Dataiku DSS 3.1 Goes Spark-Native with Scala

Dataiku releases Data Science Studio (DSS) 3.1, now with 5 machine learning backends for visual data transformation (including H2O& MLlib) and also support for Scala

Dataiku, the maker of the all-in-one predictive analytics software platform Dataiku Data Science Studio (DSS), has today announced the release of Dataiku DSS 3.1, which adds additional external integrations, an improved UX interface, 5 visual machine learning engines, and now enables transformations in Apache Spark’s native language, Scala.

The blending of visual code-free and free-form code-based transformations is one of the main strengths of Dataiku DSS for the prototyping and production of data applications. In addition to Python, R, SQL, Hive, Impala, and Pig, Dataiku DSS 3.1 now enables Apache Spark users to write transformations and interactive notebooks in Scala, bringing the power of Spark's native and most performant language to the data teams using Dataiku DSS.

Compared with Python, Scala is considered the ‘engineering language’ for developing data science applications. One of the main advantages of using Scala in an integrated data science production environment is its agility, which allows for easy testing and refactoring of code as a data application is being built. Dataiku DSS users who use Spark now have the ability to write transformations and interactive notebooks in Scala when developing data solutions.

To learn more about using Scala in Dataiku DSS visit:

Dataiku DSS 3.1 also introduces new visual machine learning engines that allow users to create incredibly powerful predictive applications within a code-free interface. Users of all skill levels can now leverage HPE Vertica machine learning, H2O Sparkling Water, MLlib, Scikit-Learn, and XGBoost directly from within the visual analysis section of Dataiku DSS 3.1 to apply powerful machine learning algorithms to their data science projects without having to write a single line of code.

“With Dataiku DSS 3.1, we continue to bridge the gap between day to day analytic needs and the latest cutting edge data science technologies,” said Florian Douetteau, CEO and co-founder of Dataiku. “By adding additional machine learning engines and enabling development in Scala, we are bringing even more tools to the table. This allows our users to build the best All of the new features in this release add to our goal of being a complete, end-to-end platform for  and most dynamic data science applications - quickly. the creation, development, and deployment of predictive analytics solutions for any organization.”

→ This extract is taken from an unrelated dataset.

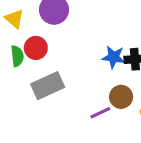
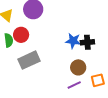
purple line: (100, 113) -> (74, 85), moved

Additional features of DSS 3.1 include:

  • New external databases - Integration with IBM Netezza, Hana, and Big Query.
  • New DSS project home page-  Project dependencies are now visible in the user interface.  Projects also now have a status (Active, Sandbox, Archive) and can be tagged and filtered in various ways.
  • Fluid Navigation – A new, fluid way to navigate between items.
  • Better Integration with Tableau – Users can extend Dataiku DSS compatibility by creating custom export formats for datasets, including Tableau .tde files. This allows for better integration with Tableau and other tools.

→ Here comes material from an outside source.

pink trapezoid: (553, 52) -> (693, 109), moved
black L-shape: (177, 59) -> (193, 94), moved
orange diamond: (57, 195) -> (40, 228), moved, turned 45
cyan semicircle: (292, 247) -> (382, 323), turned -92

Dataiku DSS 3.1 enables data teams of all skill levels to develop powerful data analytics solutions using the latest techniques in data science and technologies in Machine Learning.  It can be used to quickly build predictive services that transform raw data into business impacting services including:

  • Churn Analytics
  • Fraud Detection
  • Graph Analytics
  • Data Management
  • Demand Forecasting
  • Spatial Analytics
  • Lifetime Value Optimization
  • Predictive Maintenance
  • An Analytical CRM and more.

To learn more about all of the features in Dataiku DSS 3.1 visit:

About Dataiku
Dataiku develops Dataiku Data Science Studio, the unique advanced analytics software solution that enables companies to build and deliver their own data products more efficiently. Thanks to a collaborative and team-based user interface for data scientists and beginner analysts, to a unified framework for both development and deployment of data projects, and to immediate access to all the features and tools required to design data products from scratch, users can easily apply machine learning and data science techniques to all types, sizes, and formats of raw data to build and deploy predictive data flows.

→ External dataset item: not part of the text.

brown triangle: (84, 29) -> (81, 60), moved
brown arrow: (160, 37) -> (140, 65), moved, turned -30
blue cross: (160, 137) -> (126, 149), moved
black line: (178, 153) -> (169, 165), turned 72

More than 80 customers in industries ranging from ecommerce, to industrial factories, to finance, to insurance, to healthcare, and pharmaceuticals use Dataiku DSS on a daily basis to collaboratively build predictive dataflows to detect fraud, reduce churn, optimize internal logistics, predict future maintenance issues, and more. Dataiku has offices in Paris, New York, and in the Bay Area.

Dataiku raised $3.7 million this year from two investors to grow its sales and tech team and international development initiatives.